- Data to examine
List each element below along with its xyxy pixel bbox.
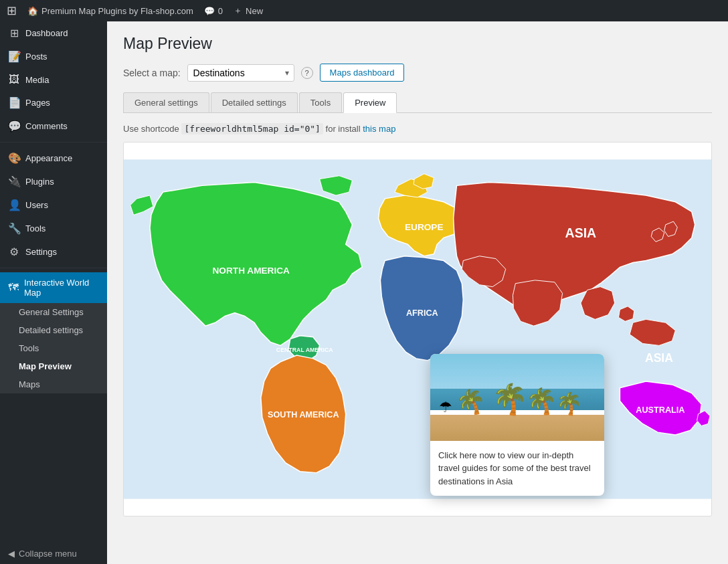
sidebar-item-dashboard[interactable]: ⊞ Dashboard: [0, 21, 107, 45]
comments-icon: 💬: [8, 120, 20, 132]
sidebar-item-comments[interactable]: 💬 Comments: [0, 114, 107, 138]
home-icon: 🏠: [27, 6, 38, 16]
this-map-link[interactable]: this map: [363, 124, 395, 134]
new-content-button[interactable]: ＋ New: [234, 5, 263, 17]
sidebar-item-appearance[interactable]: 🎨 Appearance: [0, 147, 107, 170]
africa-label: AFRICA: [406, 308, 438, 318]
submenu-map-preview[interactable]: Map Preview: [0, 357, 107, 375]
posts-icon: 📝: [8, 50, 20, 63]
popup-image: 🌴 🌴 🌴 🌴 ☂: [430, 354, 604, 441]
select-map-label: Select a map:: [123, 68, 181, 78]
appearance-icon: 🎨: [8, 152, 20, 165]
settings-icon: ⚙: [8, 246, 20, 258]
map-icon: 🗺: [8, 282, 19, 294]
asia-label: ASIA: [565, 225, 597, 240]
sidebar-submenu: General Settings Detailed settings Tools…: [0, 303, 107, 393]
shortcode-code[interactable]: [freeworldhtml5map id="0"]: [181, 123, 323, 134]
help-badge[interactable]: ?: [301, 67, 313, 79]
asia-label-2: ASIA: [645, 351, 673, 365]
sidebar-item-media[interactable]: 🖼 Media: [0, 68, 107, 91]
central-america-label: CENTRAL AMERICA: [276, 347, 333, 353]
submenu-maps[interactable]: Maps: [0, 375, 107, 393]
page-title: Map Preview: [123, 35, 712, 53]
collapse-menu-button[interactable]: ◀ Collapse menu: [0, 543, 107, 564]
comment-icon: 💬: [204, 6, 215, 16]
tools-icon: 🔧: [8, 222, 20, 235]
tab-detailed-settings[interactable]: Detailed settings: [211, 92, 298, 112]
sidebar-item-tools[interactable]: 🔧 Tools: [0, 217, 107, 240]
tab-general-settings[interactable]: General settings: [123, 92, 209, 112]
palm-tree-2: 🌴: [490, 380, 529, 418]
maps-dashboard-button[interactable]: Maps dashboard: [320, 64, 405, 82]
sand: [430, 415, 604, 441]
tab-tools[interactable]: Tools: [299, 92, 342, 112]
site-name[interactable]: 🏠 Premium Map Plugins by Fla-shop.com: [27, 6, 193, 16]
map-select-dropdown[interactable]: Destinations: [187, 64, 294, 82]
tabs: General settings Detailed settings Tools…: [123, 92, 712, 113]
plugins-icon: 🔌: [8, 175, 20, 188]
sidebar-menu: ⊞ Dashboard 📝 Posts 🖼 Media 📄 Pages 💬 Co…: [0, 21, 107, 303]
dashboard-icon: ⊞: [8, 27, 20, 39]
users-icon: 👤: [8, 199, 20, 211]
popup-box[interactable]: 🌴 🌴 🌴 🌴 ☂ Click here now to view our in-…: [430, 354, 604, 496]
plus-icon: ＋: [234, 5, 242, 17]
collapse-icon: ◀: [8, 549, 15, 559]
map-select-row: Select a map: Destinations ? Maps dashbo…: [123, 64, 712, 82]
sidebar-item-settings[interactable]: ⚙ Settings: [0, 240, 107, 264]
sidebar-item-users[interactable]: 👤 Users: [0, 193, 107, 217]
world-map-svg[interactable]: NORTH AMERICA CENTRAL AMERICA SOUTH AMER…: [124, 143, 711, 516]
sidebar-item-posts[interactable]: 📝 Posts: [0, 45, 107, 68]
europe-label: EUROPE: [405, 222, 444, 232]
pages-icon: 📄: [8, 96, 20, 109]
tab-preview[interactable]: Preview: [343, 92, 397, 113]
map-select-wrapper: Destinations: [187, 64, 294, 82]
palm-tree-4: 🌴: [554, 389, 584, 418]
north-america-label: NORTH AMERICA: [213, 266, 290, 276]
australia-label: AUSTRALIA: [636, 405, 685, 415]
sidebar-item-interactive-world-map[interactable]: 🗺 Interactive World Map: [0, 272, 107, 303]
sidebar-item-plugins[interactable]: 🔌 Plugins: [0, 170, 107, 193]
submenu-general-settings[interactable]: General Settings: [0, 303, 107, 321]
media-icon: 🖼: [8, 74, 20, 86]
submenu-detailed-settings[interactable]: Detailed settings: [0, 321, 107, 339]
shortcode-bar: Use shortcode [freeworldhtml5map id="0"]…: [123, 124, 712, 134]
south-america-label: SOUTH AMERICA: [268, 410, 339, 419]
main-content: Map Preview Select a map: Destinations ?…: [107, 21, 728, 564]
comments-link[interactable]: 💬 0: [204, 6, 223, 16]
sidebar-item-pages[interactable]: 📄 Pages: [0, 91, 107, 114]
map-preview-container: NORTH AMERICA CENTRAL AMERICA SOUTH AMER…: [123, 142, 712, 516]
palm-tree-1: 🌴: [454, 386, 489, 419]
beach-umbrella: ☂: [439, 399, 452, 416]
admin-bar: ⊞ 🏠 Premium Map Plugins by Fla-shop.com …: [0, 0, 728, 21]
sidebar: ⊞ Dashboard 📝 Posts 🖼 Media 📄 Pages 💬 Co…: [0, 21, 107, 564]
submenu-tools[interactable]: Tools: [0, 339, 107, 357]
wp-logo-icon[interactable]: ⊞: [7, 3, 17, 18]
popup-text: Click here now to view our in-depth trav…: [430, 441, 604, 496]
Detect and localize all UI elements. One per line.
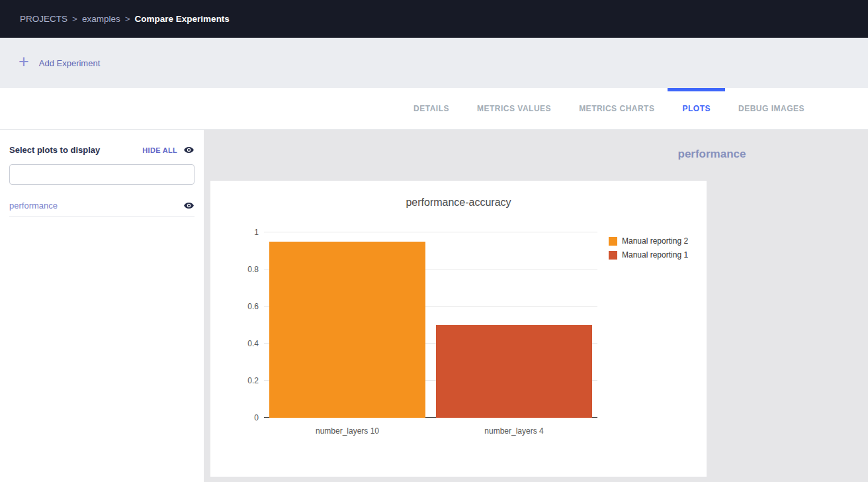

- What to produce
With no pictures included, write out the entries exactly.

- Exercise solution
List each element below along with its xyxy pixel bbox.
sidebar-item-dashboard[interactable]: ⊞ Dashboard: [0, 21, 107, 45]
comments-icon: 💬: [8, 120, 20, 132]
sidebar-item-comments[interactable]: 💬 Comments: [0, 114, 107, 138]
home-icon: 🏠: [27, 6, 38, 16]
this-map-link[interactable]: this map: [363, 124, 395, 134]
new-content-button[interactable]: ＋ New: [234, 5, 263, 17]
sidebar-item-appearance[interactable]: 🎨 Appearance: [0, 147, 107, 170]
africa-label: AFRICA: [406, 308, 438, 318]
submenu-map-preview[interactable]: Map Preview: [0, 357, 107, 375]
posts-icon: 📝: [8, 50, 20, 63]
popup-image: 🌴 🌴 🌴 🌴 ☂: [430, 354, 604, 441]
select-map-label: Select a map:: [123, 68, 181, 78]
appearance-icon: 🎨: [8, 152, 20, 165]
settings-icon: ⚙: [8, 246, 20, 258]
map-icon: 🗺: [8, 282, 19, 294]
asia-label: ASIA: [565, 225, 597, 240]
sidebar-submenu: General Settings Detailed settings Tools…: [0, 303, 107, 393]
shortcode-code[interactable]: [freeworldhtml5map id="0"]: [181, 123, 323, 134]
help-badge[interactable]: ?: [301, 67, 313, 79]
asia-label-2: ASIA: [645, 351, 673, 365]
sidebar-item-media[interactable]: 🖼 Media: [0, 68, 107, 91]
central-america-label: CENTRAL AMERICA: [276, 347, 333, 353]
submenu-maps[interactable]: Maps: [0, 375, 107, 393]
page-title: Map Preview: [123, 35, 712, 53]
collapse-menu-button[interactable]: ◀ Collapse menu: [0, 543, 107, 564]
comment-icon: 💬: [204, 6, 215, 16]
tools-icon: 🔧: [8, 222, 20, 235]
tab-detailed-settings[interactable]: Detailed settings: [211, 92, 298, 112]
sidebar-item-tools[interactable]: 🔧 Tools: [0, 217, 107, 240]
tab-general-settings[interactable]: General settings: [123, 92, 209, 112]
palm-tree-2: 🌴: [490, 380, 529, 418]
maps-dashboard-button[interactable]: Maps dashboard: [320, 64, 405, 82]
sand: [430, 415, 604, 441]
tab-tools[interactable]: Tools: [299, 92, 342, 112]
site-name[interactable]: 🏠 Premium Map Plugins by Fla-shop.com: [27, 6, 193, 16]
map-select-dropdown[interactable]: Destinations: [187, 64, 294, 82]
tabs: General settings Detailed settings Tools…: [123, 92, 712, 113]
plugins-icon: 🔌: [8, 175, 20, 188]
sidebar-menu: ⊞ Dashboard 📝 Posts 🖼 Media 📄 Pages 💬 Co…: [0, 21, 107, 303]
dashboard-icon: ⊞: [8, 27, 20, 39]
users-icon: 👤: [8, 199, 20, 211]
popup-box[interactable]: 🌴 🌴 🌴 🌴 ☂ Click here now to view our in-…: [430, 354, 604, 496]
plus-icon: ＋: [234, 5, 242, 17]
collapse-icon: ◀: [8, 549, 15, 559]
map-select-row: Select a map: Destinations ? Maps dashbo…: [123, 64, 712, 82]
sidebar-item-settings[interactable]: ⚙ Settings: [0, 240, 107, 264]
sidebar-item-users[interactable]: 👤 Users: [0, 193, 107, 217]
world-map-svg[interactable]: NORTH AMERICA CENTRAL AMERICA SOUTH AMER…: [124, 143, 711, 516]
sidebar-item-posts[interactable]: 📝 Posts: [0, 45, 107, 68]
europe-label: EUROPE: [405, 222, 444, 232]
pages-icon: 📄: [8, 96, 20, 109]
tab-preview[interactable]: Preview: [343, 92, 397, 113]
map-select-wrapper: Destinations: [187, 64, 294, 82]
palm-tree-4: 🌴: [554, 389, 584, 418]
north-america-label: NORTH AMERICA: [213, 266, 290, 276]
australia-label: AUSTRALIA: [636, 405, 685, 415]
sidebar-item-interactive-world-map[interactable]: 🗺 Interactive World Map: [0, 272, 107, 303]
sidebar-item-plugins[interactable]: 🔌 Plugins: [0, 170, 107, 193]
submenu-general-settings[interactable]: General Settings: [0, 303, 107, 321]
media-icon: 🖼: [8, 74, 20, 86]
submenu-detailed-settings[interactable]: Detailed settings: [0, 321, 107, 339]
shortcode-bar: Use shortcode [freeworldhtml5map id="0"]…: [123, 124, 712, 134]
south-america-label: SOUTH AMERICA: [268, 410, 339, 419]
main-content: Map Preview Select a map: Destinations ?…: [107, 21, 728, 564]
comments-link[interactable]: 💬 0: [204, 6, 223, 16]
sidebar-item-pages[interactable]: 📄 Pages: [0, 91, 107, 114]
map-preview-container: NORTH AMERICA CENTRAL AMERICA SOUTH AMER…: [123, 142, 712, 516]
palm-tree-1: 🌴: [454, 386, 489, 419]
beach-umbrella: ☂: [439, 399, 452, 416]
admin-bar: ⊞ 🏠 Premium Map Plugins by Fla-shop.com …: [0, 0, 728, 21]
sidebar: ⊞ Dashboard 📝 Posts 🖼 Media 📄 Pages 💬 Co…: [0, 21, 107, 564]
submenu-tools[interactable]: Tools: [0, 339, 107, 357]
wp-logo-icon[interactable]: ⊞: [7, 3, 17, 18]
popup-text: Click here now to view our in-depth trav…: [430, 441, 604, 496]
Detect and localize all UI elements. One per line.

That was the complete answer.